A rough guide is that lighter, more refined oils have higher smoke points. Experience using an oil is generally a sufficiently reliable guild. Although outcomes of empirical tests are sensitive to the qualities of particular samples (brand, composition, refinement, process), the data below should be helpful in comparing the properties of different oils.
Smoking oil indicates a risk of combustion, and left unchecked can also set off a fire alarm. When using any cooking oil, should it begin to smoke, heat should be reduced immediately. Generally, one should be fully prepared to extinguish a burning oil fire before heating, typically by having to hand the lid to place on the pan, or (for the worst case) having to hand the proper fire extinguisher.

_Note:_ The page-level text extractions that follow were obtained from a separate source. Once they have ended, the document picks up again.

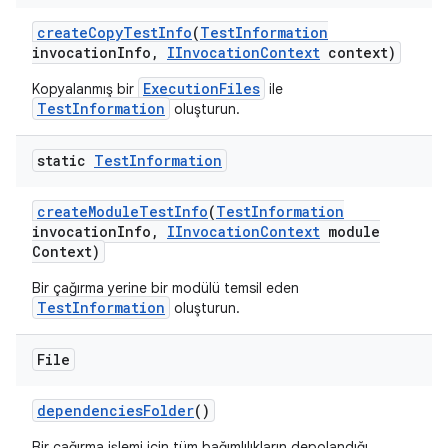
create
Copy
Test
Info
(
Test
Information
invocation
Info
,
IInvocation
Context
context)
ExecutionFiles
Kopyalanmış bir
ile
TestInformation
oluşturun.
static
Test
Information
create
Module
Test
Info
(
Test
Information
invocation
Info
,
IInvocation
Context
module
Context)
Bir çağırma yerine bir modülü temsil eden
TestInformation
oluşturun.
File
dependencies
Folder
()
Bir çağırma işlemi için tüm bağımlılıkların depolandığı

|Butter||66%||30%||4%||150°C (302°F)||Cooking, baking, condiment, sauces, flavoring|
|Ghee, Clarified butter||65%||32%||3%||190-250°C (375-485°F)||Deep frying, cooking, sautéeing, condiment, flavoring|
|Canola oil||6%||62%||32%||242°C (468°F)||Frying, baking, salad dressings|
|Coconut oil||92%||6%||2%||177°C (350°F)||Commercial baked goods, candy and sweets, whipped toppings, nondairy coffee creamers, shortening|
|Corn oil||13%||25%||62%||236°C (457°F)||Frying, baking, salad dressings, margarine, shortening|
|Cottonseed oil||24%||26%||50%||216°C (420°F)||Margarine, shortening, salad dressings, commercially fried products|
|Grape seed oil||12%||17%||71%||204°C (400°F)||Cooking, salad dressings, margarine|
|Lard||41%||47%||12%||138-201°C (280-395°F)||Baking, frying|
|Margarine, hard||80%||14%||16%||150°C (320°F)||Cooking, baking, condiment|
|Margarine, soft||20%||47%||33%||150-160°C (300-320°F)||Cooking, baking, condiment|
|Diacylglycerol (DAG) oil||3.5%||37%||59%||215°C (420°F)||Frying, baking, salad oil|
|Olive Oil (Extra Virgin)||14%||73%||11%||190°C (375°F)||Cooking, salad oils, margarine|
|Olive oil (Virgin)||14%||73%||11%||215°C (420°F)||Cooking, salad oils, margarine|
|Olive Oil (Refined)||14%||73%||11%||225°C (438°F)||Sautee, stir frying, cooking, salad oils, margarine|
|Olive Oil (Extra Light)||14%||73%||11%||242°C (468°F)||Sautee, stir frying, frying, cooking, salad oils, margarine|
|Palm oil||52%||38%||10%||230°C (446°F)||Cooking, flavoring, vegetable oil, shortening|
|Peanut oil||18%||49%||33%||231°C (448°F)||Frying, cooking, salad oils, margarine|
|Rice bran oil||20%||47%||33%||254°C (490°F)||Cooking, stir frying, deep frying|
|Safflower oil||10%||13%||77%||265°C (509°F)||Cooking, salad dressings, margarine|
|Sesame oil (Unrefined)||14%||43%||43%||177°C (350°F)||Cooking, deep frying|
|Sesame oil (Semi-refined)||14%||43%||43%||232°C (450°F)||Cooking, deep frying|
|Soybean oil||15%||24%||61%||241°C (466°F)||Cooking, salad dressings, vegetable oil, margarine, shortening|
|Sunflower oil||11%||20%||69%||246°C (475°F)||Cooking, salad dressings, margarine, shortening|
Proper disposal of used cooking oil is an important waste-management concern. Oil is lighter than water and tends to spread into thin and broad membranes which hinder the oxygenation of water. Because of this, a single litre of oil can contaminate as much as 1 million litres of water. Also, oil can congeal on pipes provoking blockages.
Because of this, cooking oil should never be dumped on the kitchen sink or in the toilet bowl. The proper way to dispose of oil is to put it in a sealed non-recyclable container and discard it with regular garbage.